Data in this exercise
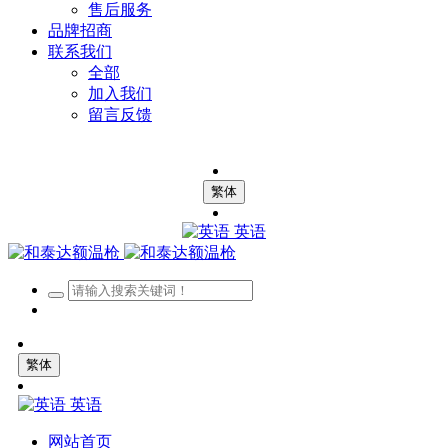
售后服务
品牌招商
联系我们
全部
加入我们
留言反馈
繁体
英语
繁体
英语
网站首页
* * *
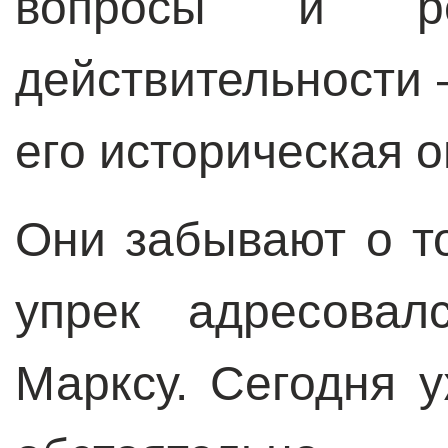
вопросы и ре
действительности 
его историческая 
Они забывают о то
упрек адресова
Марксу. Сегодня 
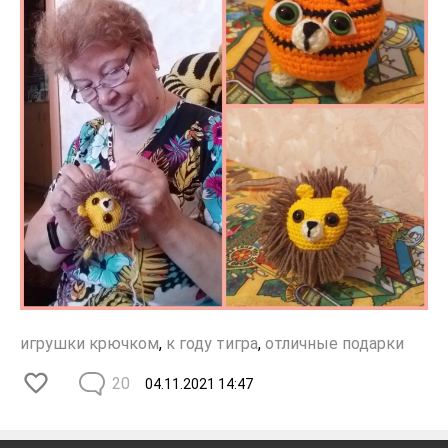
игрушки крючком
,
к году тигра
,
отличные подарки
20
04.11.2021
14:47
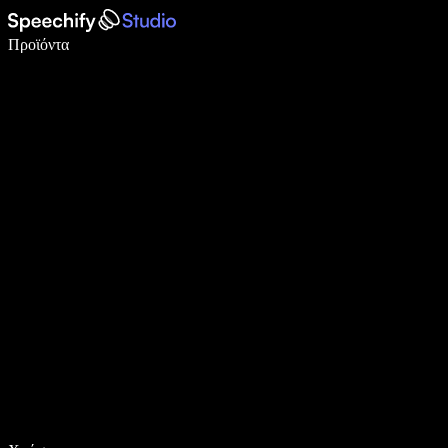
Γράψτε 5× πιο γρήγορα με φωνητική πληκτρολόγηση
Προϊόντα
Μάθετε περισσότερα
==
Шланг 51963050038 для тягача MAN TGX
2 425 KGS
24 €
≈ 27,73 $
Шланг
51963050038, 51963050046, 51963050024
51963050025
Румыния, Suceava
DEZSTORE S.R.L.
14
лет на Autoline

Task item
How many lines in the entries above hold the word "Шланг"? Reply with the number by itself.

Answer section
2